→ TO DO: The entries below contain pictures. Write out only the lines from the line with "Women’s Month" up to and including the line with "Selling Land", exactly, without them.

→ SOURCE DATA:
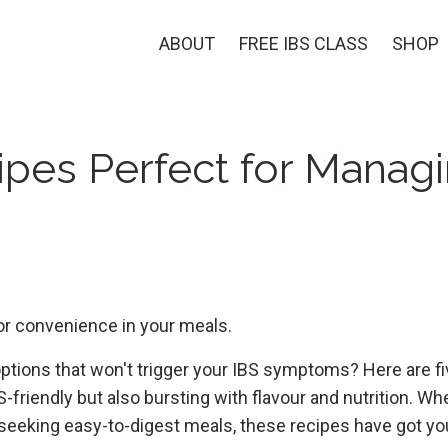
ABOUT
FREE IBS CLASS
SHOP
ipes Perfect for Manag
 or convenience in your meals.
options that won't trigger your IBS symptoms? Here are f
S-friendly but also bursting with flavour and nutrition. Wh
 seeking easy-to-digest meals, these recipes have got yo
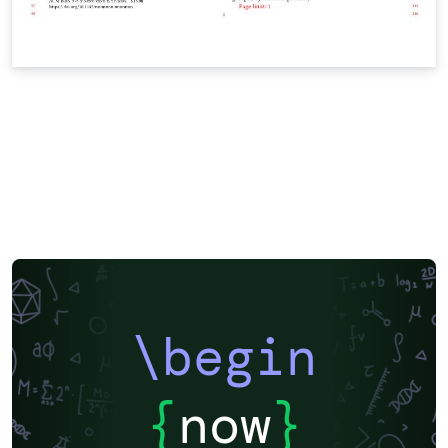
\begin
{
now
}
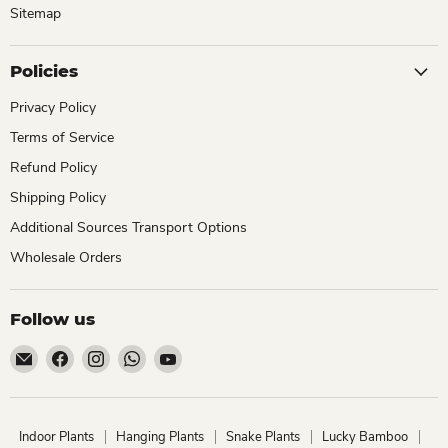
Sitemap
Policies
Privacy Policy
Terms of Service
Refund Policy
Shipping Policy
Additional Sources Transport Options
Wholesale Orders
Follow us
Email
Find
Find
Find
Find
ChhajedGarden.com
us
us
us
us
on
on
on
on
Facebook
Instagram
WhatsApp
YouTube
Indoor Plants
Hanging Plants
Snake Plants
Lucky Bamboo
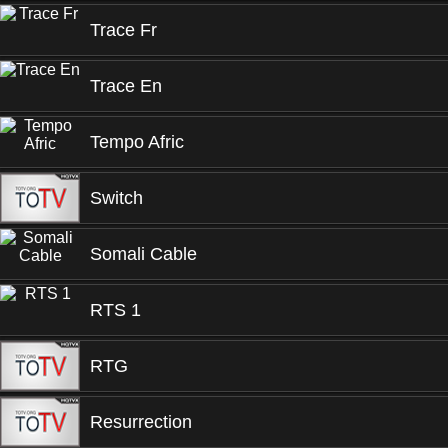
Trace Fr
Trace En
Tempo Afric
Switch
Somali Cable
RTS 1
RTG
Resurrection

...

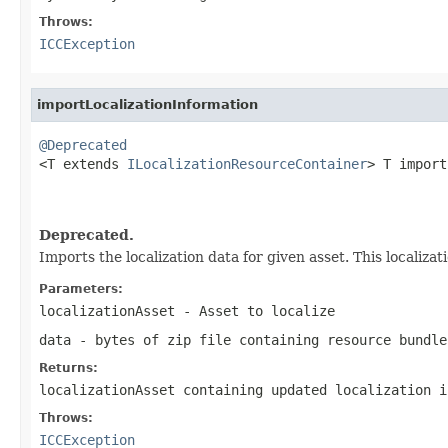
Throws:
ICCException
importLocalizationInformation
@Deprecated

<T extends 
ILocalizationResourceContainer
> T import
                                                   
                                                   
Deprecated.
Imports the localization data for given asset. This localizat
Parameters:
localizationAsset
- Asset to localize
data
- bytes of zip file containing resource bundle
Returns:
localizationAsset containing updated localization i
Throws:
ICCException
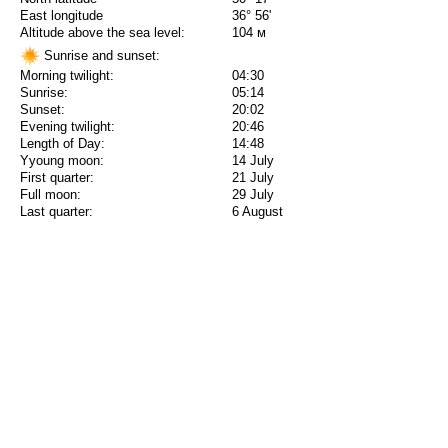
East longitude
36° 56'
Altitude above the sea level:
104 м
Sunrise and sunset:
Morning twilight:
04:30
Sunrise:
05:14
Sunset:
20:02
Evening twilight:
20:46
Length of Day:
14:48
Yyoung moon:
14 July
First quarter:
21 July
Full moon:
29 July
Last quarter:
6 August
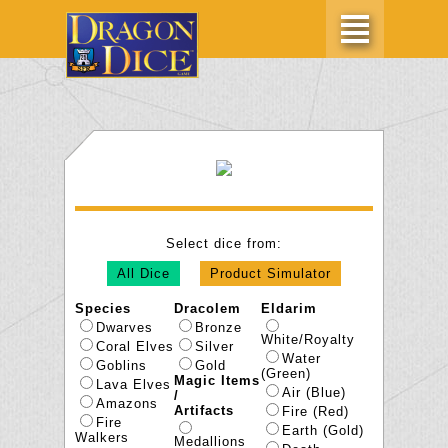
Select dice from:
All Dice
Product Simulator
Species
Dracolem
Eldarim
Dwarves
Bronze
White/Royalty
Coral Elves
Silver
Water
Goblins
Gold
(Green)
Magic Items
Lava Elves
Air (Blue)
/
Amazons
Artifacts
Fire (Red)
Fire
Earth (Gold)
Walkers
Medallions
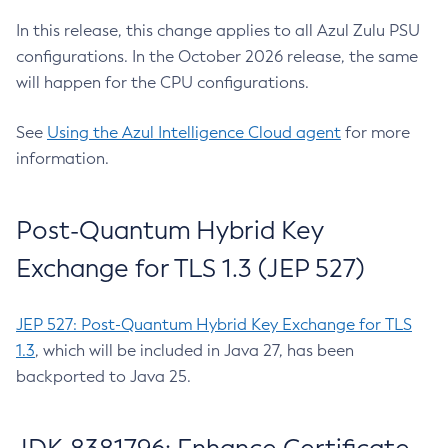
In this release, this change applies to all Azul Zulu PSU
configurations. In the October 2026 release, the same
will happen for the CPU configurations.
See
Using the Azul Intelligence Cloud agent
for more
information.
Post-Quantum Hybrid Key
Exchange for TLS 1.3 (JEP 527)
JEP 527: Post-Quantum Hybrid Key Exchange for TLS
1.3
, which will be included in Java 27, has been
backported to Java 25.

---

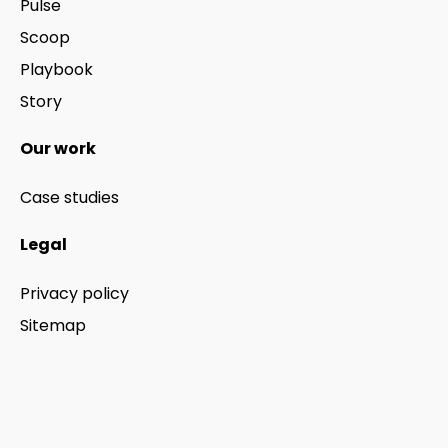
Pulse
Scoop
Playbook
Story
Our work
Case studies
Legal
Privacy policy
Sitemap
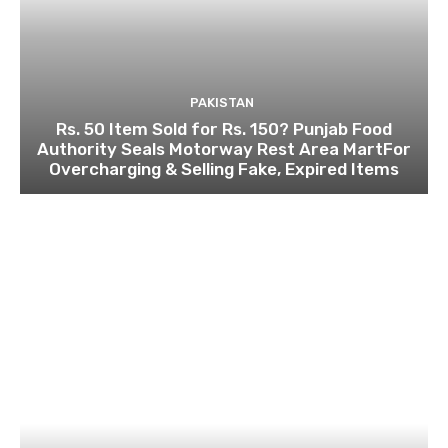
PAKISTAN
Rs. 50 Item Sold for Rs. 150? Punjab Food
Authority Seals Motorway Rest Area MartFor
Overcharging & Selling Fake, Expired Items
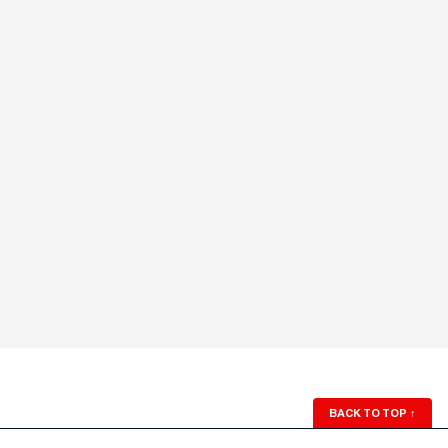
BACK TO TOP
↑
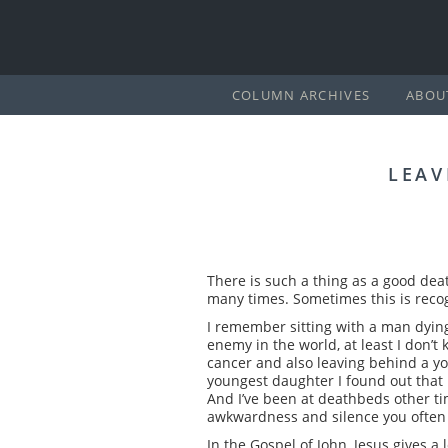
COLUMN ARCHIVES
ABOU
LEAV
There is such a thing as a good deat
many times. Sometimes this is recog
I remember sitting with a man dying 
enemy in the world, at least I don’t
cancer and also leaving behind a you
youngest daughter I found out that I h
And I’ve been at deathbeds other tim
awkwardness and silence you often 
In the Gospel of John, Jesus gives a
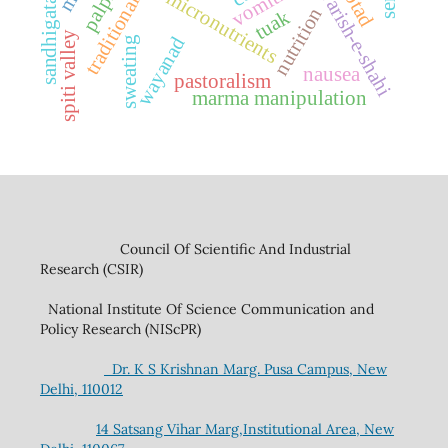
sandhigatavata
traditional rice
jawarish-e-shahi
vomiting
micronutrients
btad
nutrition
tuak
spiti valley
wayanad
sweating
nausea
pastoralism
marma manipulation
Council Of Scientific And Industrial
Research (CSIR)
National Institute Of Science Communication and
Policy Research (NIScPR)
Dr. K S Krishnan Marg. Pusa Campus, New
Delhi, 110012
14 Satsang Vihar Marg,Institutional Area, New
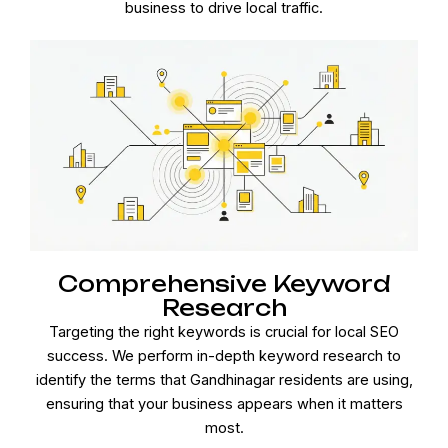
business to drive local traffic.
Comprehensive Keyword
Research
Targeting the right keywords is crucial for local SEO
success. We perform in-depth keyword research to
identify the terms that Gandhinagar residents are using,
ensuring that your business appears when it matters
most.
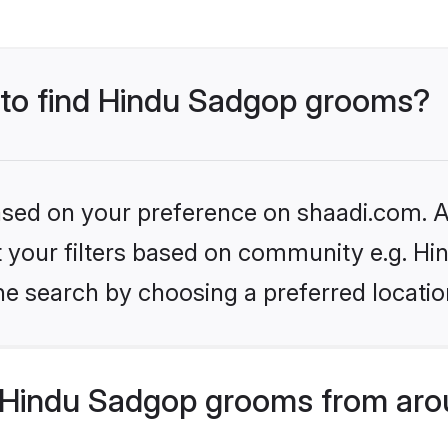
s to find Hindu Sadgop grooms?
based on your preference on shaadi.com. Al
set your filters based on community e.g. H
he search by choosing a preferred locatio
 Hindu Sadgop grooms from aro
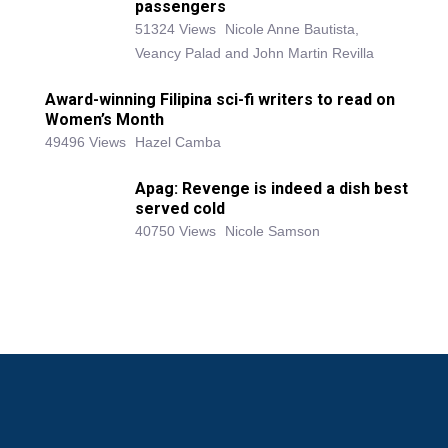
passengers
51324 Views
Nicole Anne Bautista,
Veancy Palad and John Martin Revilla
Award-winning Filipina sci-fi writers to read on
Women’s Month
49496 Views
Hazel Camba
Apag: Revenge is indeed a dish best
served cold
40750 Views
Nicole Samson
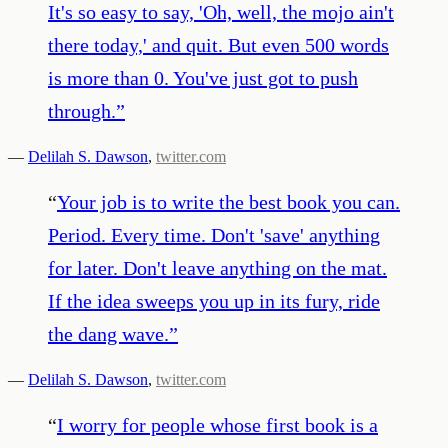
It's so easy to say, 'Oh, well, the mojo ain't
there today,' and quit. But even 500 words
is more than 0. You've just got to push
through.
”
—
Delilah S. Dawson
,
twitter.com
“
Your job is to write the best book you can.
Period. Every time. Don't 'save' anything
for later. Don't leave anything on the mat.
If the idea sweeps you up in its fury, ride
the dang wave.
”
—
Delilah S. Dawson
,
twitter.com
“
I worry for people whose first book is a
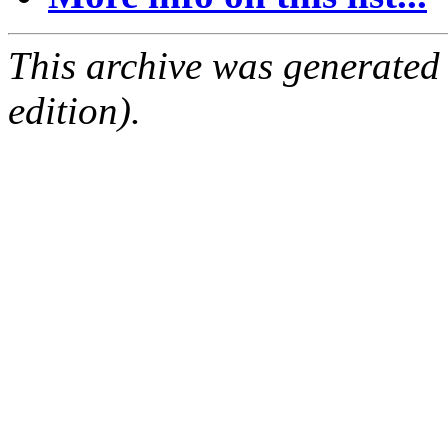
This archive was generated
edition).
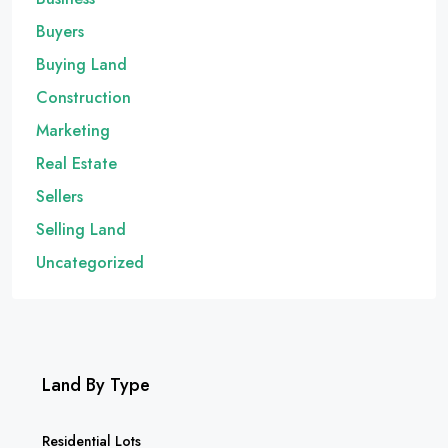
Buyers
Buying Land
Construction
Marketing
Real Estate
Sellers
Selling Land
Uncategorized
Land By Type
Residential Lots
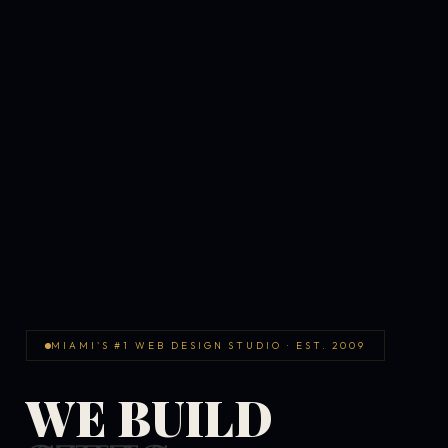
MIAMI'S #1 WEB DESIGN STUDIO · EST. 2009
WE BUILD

→ TASK SOLUTION:
Women’s Month
49496 Views
Hazel Camba
Apag: Revenge is indeed a dish best
served cold
40750 Views
Nicole Samson
It's so easy to say, 'Oh, well, the mojo ain't
there today,' and quit. But even 500 words
is more than 0. You've just got to push
through.
”
—
Delilah S. Dawson
,
twitter.com
“
Your job is to write the best book you can.
Period. Every time. Don't 'save' anything
for later. Don't leave anything on the mat.
If the idea sweeps you up in its fury, ride
the dang wave.
”
—
Delilah S. Dawson
,
twitter.com
“
I worry for people whose first book is a
This archive was generated
edition).
Buyers
Buying Land
Construction
Marketing
Real Estate
Sellers
Selling Land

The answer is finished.